To test the effect of noise, we conducted a study varying the value of \(\eta\). For these simulations, we fixed the parameter \(d^*=8\). The tree structure and the number of walkers were kept the same as in the previous simulations. In Fig. 8a–c, we show the distributions P(n), \(P(n|d=8)\), and P(r), respectively. The curves represent the results for \(\eta =0.0, 0.1,...1.0\), where the cyan color in the graph indicates low noise levels, while magenta indicates high levels. Firstly, we observe that the noise level does not seem to significantly affect the exponent of the distribution P(n) for large values of n. For high noise values, \(\eta \rightarrow 1\), the curve closely resembles the theoretical one, \(P(n) \propto n^{-2}\), which is consistent with a random walk on an approximately regular tree. Secondly, we see that the distribution \(P(n|d=8)\) becomes more homogeneous for high levels of noise, meaning that at the same level, we find similar popularity values. Lastly, in the distribution P(r), we see that noise destroys the peak at \(r\approx 1\) and creates another around \(r\approx 1/6\). This is related to what is observed in \(P(n|d=8)\): noise makes it equally likely to go to any node, and since the average number of exits from a node is \(\big \langle \mu \big \rangle =6\), when it is equally likely to take any path, the value of r around 1/6 increases. Finally, in Fig. 8d, we compare the distribution of \(\Delta\) values set as the initial condition, \(P_0\), with the distribution of \(\Delta\) values explored by the walkers during the simulations, \(P_F\), for the cases \(d^*=7,8\). As a reference, we show the theoretical curve \(P(\Delta ) \propto \Delta ^{-\gamma }\) with \(\gamma =1.35\), associated with the FIDE dataset, in dashed lines. We can see that the model approximately reproduces the process of minimizing \(\Delta\) values observed empirically in Fig. 6a.
As we can see, our toy model roughly captures the general aspects of the global emergent properties of the system. This by no means implies that our model is capable of capturing the total complexity of decision-making dynamics; rather, it suggests that despite being an extremely complex system, the mechanisms generating the observed global emergent properties can be approximated by relatively simple mechanisms based on structural parameters of the tree and the process of minimizing \(\Delta\).
Conclusions
The main goal of our work was to shed light on the microscopic mechanisms that generate global emergent properties of the system. In this framework, we decided to focus our analysis on the players’ decision-making process. To this end, we used the parameter \(\Delta\) as a proxy, which indicates how crucial it is to make a good decision in a given position. We observed that as players progress through the game, they encounter positions with a wide range of \(\Delta\) values, evidencing the complexity of the process. In this context, we noted statistically significant differences between groups of winners and losers, suggesting that a drop in the system’s complexity could be associated with a drop in players’ performance. This is somewhat similar to what is observed in so-called living systems, such as in nervous system diseases that affect neuron interactions47, or with the death of mitochondria within cells48. If complexity decreases in these systems, their functioning is severely impacted. The loss of the delicate balance between inhibition and promotion, cooperation and competition in a complex system leads to the appearance of something abnormal. In the game of chess, we observed this effect manifesting in the drop of players’ competitive abilities.

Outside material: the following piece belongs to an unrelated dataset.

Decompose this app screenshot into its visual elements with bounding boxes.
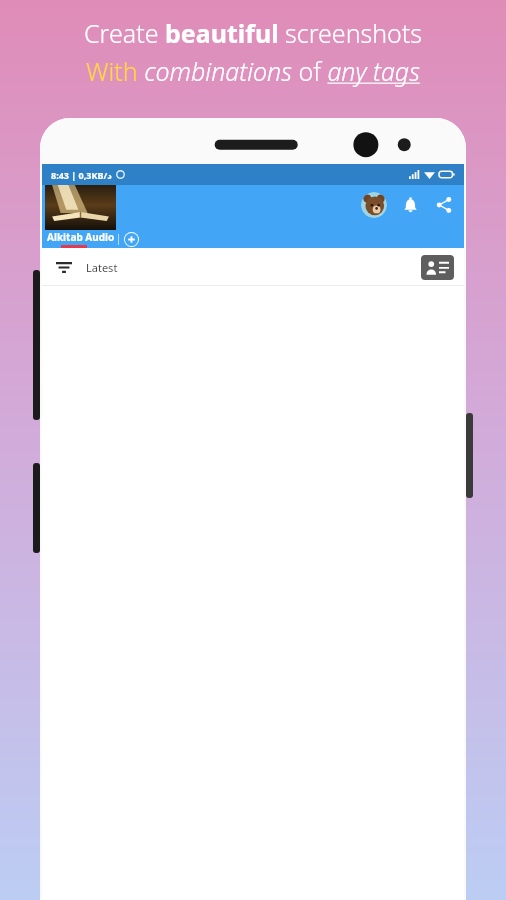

On the other hand, by studying how well players choose the optimal move in a given position (accuracy), we found evidence that this improves in the presence of high \(\Delta\) values. We also showed that this increase in accuracy is observed regardless of the players’ competitive level or whether they belong to winning or losing groups. To complement this analysis, we conducted a comparative study between the empirical data and the results of a null model based on players making random legal moves. We observed that players tend to decide guided by a process of minimizing \(\Delta\) values, and that this process improves with the players’ competitive level. Note that this is consistent with our accuracy study. Given that players at any level become more accurate in the presence of positions with high \(\Delta\) values, it is natural to think that, in the context of sporting competition, a winning strategy would be to make moves such that the opponent is left with positions having low \(\Delta\) values. In this way the profit of the opponents is minimized and their probability of error is maximized.
Finally, using the set of empirical observations made in our work, we proposed a simple decision-making model. This model is based on agents walking in a complex tree where each node has a \(\Delta\) value sampled from a power-law distribution. At each step, the agents have to decide which path to take, using a strategy that favors paths with nodes having small \(\Delta\) values, attempting to emulate the minimization process observed in reality. We found that the simple mechanisms proposed in the model approximately generate the global emergent properties observed in the real system, demonstrating that the decision-making process, despite being extremely complex, can be explained using relatively simple evolution rules.
The framework, results, and analysis of the complexity of chess reported in this work can be useful for understanding several player’s behaviors, and also to improve the interaction of players with engines. Extensions of the statistic of critical points would have straightforward applications among the following lines that are currently under study. In the analysis of the behavior of players, Chowdhary et al.49 found that skilled players can be distinguished from the others based on their gaming behaviour where these differences appear from the very first moves of the game. Experts specialize and repeat the same openings while beginners explore and diversify more. Our results are in agreement with these findings and further specific analyses are possible to provide a better understanding of this topic. Another application of our work is in studying the popularity of opening lines. For instance, Lappo et al.50 carried out an analysis of chess in the context of cultural evolution, describing multiple cultural factors that affect move choice. Also, our framework can be used to unveil risk patterns within chess games; complementing existing approaches to risk based on categorizing chess openings or entire games51,52. The relationship between chess and Artificial Intelligence (AI) is synergetic. An analysis of AlphaZero systems suggests16 that it may be possible to understand a neural network using human-defined chess concepts, even if it learns entirely on its own. More specifically, using a machine learning model Tijhuis et al.53 showed that for predicting the level of a player the most important features to be considered during the match are both from theory, such as mobility at the end of the game and engine evaluation such as blunders and mistakes. Our analysis can provide new features to encode games and predict the level of expertise of players using AI.
Data availability
The data used in this work can be requested from the first author (A. Chacoma: achacoma@df.uba.ar)
References
Ribeiro, H.V., Mukherjee, S. & Zeng, X.H.T. Anomalous diffusion and long-range correlations in the score evolution of the game of cricket. Phys. Rev. E86(2), 022102 (2012).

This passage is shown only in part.